[REQUIRED ACTION]: Word for word, retype the tail of the data below, starting with the line that has "in particular for the different options of" and including the last line.

[DATASET EXTRACT]:
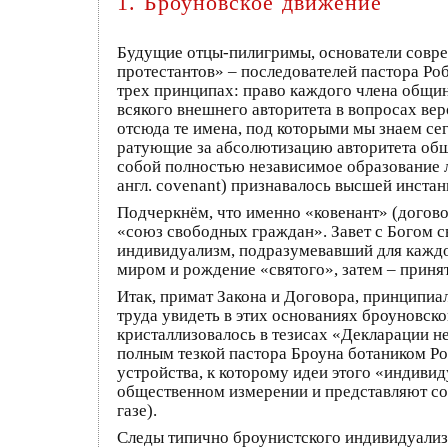
1. Броуновское движение
Будущие отцы-пилигримы, основатели совре
протестантов» – последователей пастора Ро
трех принципах: право каждого члена общин
всякого внешнего авторитета в вопросах ве
отсюда те имена, под которыми мы знаем сег
ратующие за абсолютизацию авторитета общ
собой полностью независимое образование л
англ. covenant) признавалось высшей инстан
Подчеркнём, что именно «ковенант» (догов
«союз свободных граждан». Завет с Богом 
индивидуализм, подразумевавший для каждо
миром и рождение «святого», затем – принят
Итак, примат Закона и Договора, принципиа
труда увидеть в этих основаниях броуновск
кристаллизовалось в тезисах «Декларации н
полным тезкой пастора Броуна ботаником Ро
устройства, к которому идеи этого «индиви
общественном измерении и представляют соб
газе).
Следы типично броунистского индивидуализ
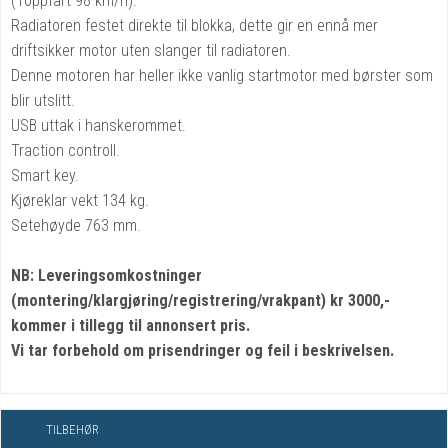
(Toppfart 98 km/h).
Radiatoren festet direkte til blokka, dette gir en ennå mer
driftsikker motor uten slanger til radiatoren.
Denne motoren har heller ikke vanlig startmotor med børster som
blir utslitt.
USB uttak i hanskerommet.
Traction controll.
Smart key.
Kjøreklar vekt 134 kg.
Setehøyde 763 mm.
NB: Leveringsomkostninger
(montering/klargjøring/registrering/vrakpant) kr 3000,-
kommer i tillegg til annonsert pris.
Vi tar forbehold om prisendringer og feil i beskrivelsen.
TILBEHØR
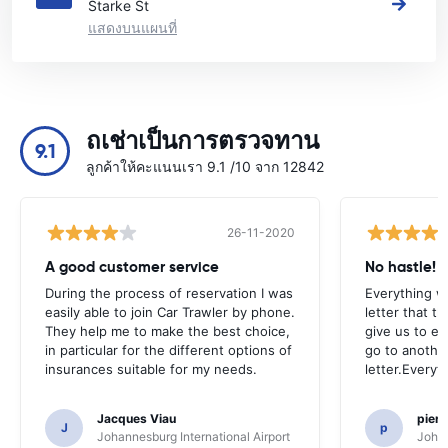
Starke St
แสดงบนแผนที่
ถเช่าเป็นการตรวจทาน
9.1
ลูกค้าให้คะแนนเรา 9.1 /10 จาก 12842
26-11-2020
A good customer service
No hastle!
During the process of reservation I was
Everything w
easily able to join Car Trawler by phone.
letter that t
They help me to make the best choice,
give us to e
in particular for the different options of
go to another
insurances suitable for my needs.
letter.Everyt
Jacques Viau
pier
J
p
Johannesburg International Airport
Johan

[SOLUTION]:
in particular for the different options of
go to another
insurances suitable for my needs.
letter.Everyt
Jacques Viau
pier
J
p
Johannesburg International Airport
Johan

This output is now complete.